Plötzlich teilte sich der Schnee wie ein Vorhang, den man zur Seite schob. Eine dunkle Wolke erschien, in der Funken aufglühten wie zahllosen Augen.
„Fürchte dich nicht, Amahar“, sagte die Wolke mit donnernder Stimme, „ich bin Idefesom, ein guter Geist. Du wirst Bodofilia, die goldene Stimme im Wind aus den Händen von Bardaros zu befreien.“
„Warum ausgerechnet ich?“, schrie Amahar.
„Nenn es Zufall oder Schicksal! Du hast dich hierher verirrt und trägst einen sehr langen Bart.“
„Was hat mein Bart damit zu tun?“
„Den wirst du brauchen, auch deinen alten Freund! Hörst du? Bodofilia singt!“
„Ich höre nichts mehr!“, schrie Amahar erneut. „Der Sturm braust zu laut!“
„Sie singt für ihren Retter! Aber ich glaube, ich muss dir helfen. Bardaros treibt es gar zu arg. Momentan wütet er hier unten, da kann er nicht oben bei Bodofilia sein. Die Gelegenheit müssen wir nutzen.“ Die Wolke umhüllte Amahar samt Pferd. Beide wurden fortgetragen bis vor das Schloss von Bardaros, in dem das Mädchen gefangengehalten wurde.
„Geh!“, befahl der gute Geist. „Wir haben nicht viel Zeit!“
„Warum kannst du sie nicht befreien?“
„Ganz einfach! Meine Macht endet an der Schwelle zum Reich des Bösen.“
Amahar war kein mutiger Mann. Er zitterte am ganzen Leibe und betrat vorsichtig das Eisschloss. Was er sah, versetzte ihn in Erstaunen, so schön war alles. Es glitzerte und funkelte nur so um ihn herum. Zum Schauen blieb aber keine Zeit, er musste weiter.
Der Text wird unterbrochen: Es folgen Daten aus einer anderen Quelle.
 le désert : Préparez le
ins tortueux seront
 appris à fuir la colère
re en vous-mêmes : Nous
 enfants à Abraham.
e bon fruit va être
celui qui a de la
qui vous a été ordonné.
„Bodofilia“, rief er leise, dann immer lauter und mutiger. Er bekam keine Antwort. Verzweifelt durchsuchte er sämtliche Räume, bis er endlich ihre Stimme hörte. Das Mädchen stand in einer tiefen Höhle mit glatten Wänden ebenfalls aus Eis, an denen sie keinen Halt fand, um hochzuklettern.
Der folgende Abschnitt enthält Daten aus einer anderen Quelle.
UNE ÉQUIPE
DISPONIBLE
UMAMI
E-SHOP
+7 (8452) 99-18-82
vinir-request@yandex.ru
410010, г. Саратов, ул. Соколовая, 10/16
„Wer bist du?“, rief sie hoffnungsvoll nach oben.
„Amahar“, sagte er. „Ich werde dich befreien. Aber wir müssen uns beeilen!“
Er beugte sich über den Rand der Höhle, wickelte flink sein Barthaar vom Hals und ließ es hinunterfallen. „Greif zu und halte dich gut fest. Draußen wacht Idefesom, der gute Geist. Er hilft uns zu entkommen.“
Vorsichtig setzte er sich auf seinen alten Freund, redete ihm gut zu und der Gaul wusste, dass es nun auf ihn ankam. Da Amahars Bart so ungewöhnlich lang war, konnte er ihn sicherheitshalber auch noch dreimal um den Hals des Pferdes winden, damit er nicht aus dem Gesicht und womöglich in der Höhle verschwand. So gut durchdacht, ging alles sehr schnell. Bodofilia griff fest zu und ließ sich nach oben ziehen. Dann beeilten sie sich, aus dem Schloss zu kommen. Idefesom umfing sofort alle gemeinsam und trug sie hinunter ins Tal.
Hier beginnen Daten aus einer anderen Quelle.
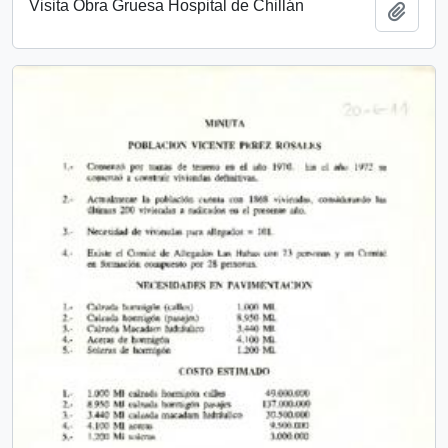
Visita Obra Gruesa Hospital de Chillán
Añadi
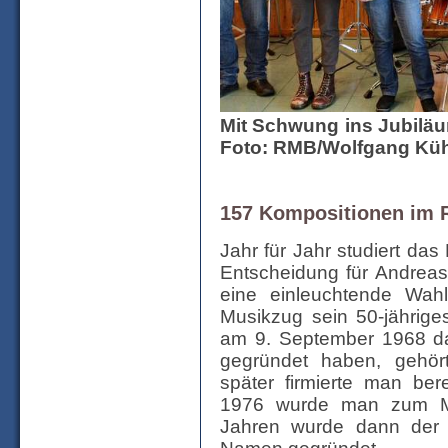
Mit Schwung ins Jubiläu
Foto: RMB/Wolfgang Kü
157 Kompositionen im R
Jahr für Jahr studiert da
Entscheidung für Andreas
eine einleuchtende Wahl
Musikzug sein 50-jährige
am 9. September 1968 da
gegründet haben, gehör
später firmierte man ber
1976 wurde man zum Mu
Jahren wurde dann der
Bardaros hatte in seiner Wut, sich unten auszutoben, die Flucht seiner Gefangenen zu spät bemerkt. Er versuchte, Bodofilia zurückzubekommen, doch gegen den guten Geist kam er letztendlich nicht an.
Amahar brachte Bodofilia sicher zu ihren Eltern zurück, die sie überglücklich in die Arme schlossen.
Drei Tage lang tobte Bardaros um die Schmiede des Udakar. Er rüttelte an Fenster und Türen. Er warf vor Wut mit Dachziegeln und Bäumen um sich. Dann endlich gab er auf.
Der Schmied bot Amahar an, für immer bei ihnen zu bleiben, was dieser nur zu gern annahm. Es freute ihn noch mehr, dass sein alter Freund das Gnadenbrot bis zu seinem Tode in einem warmen Stall erhalten sollte, schließlich war er bei der Rettung des Mädchens außerordentlich hilfreich. Nach einem heißen Bad und einer Rasur fühlte sich der Sänger wie neu geboren. Bodofilia fand Gefallen an dem hübschen Burschen und nahm ihn nach drei Monden zum Manne.
Allabendlich saßen sie vor dem Häuschen der Eltern und sangen sich in die Herzen derer, die vorüberzogen oder gern zuhörten, denn der Wind wurde nicht müde, ihrer beider Stimmen bis in die tiefsten Täler und über die höchsten Berge zu tragen.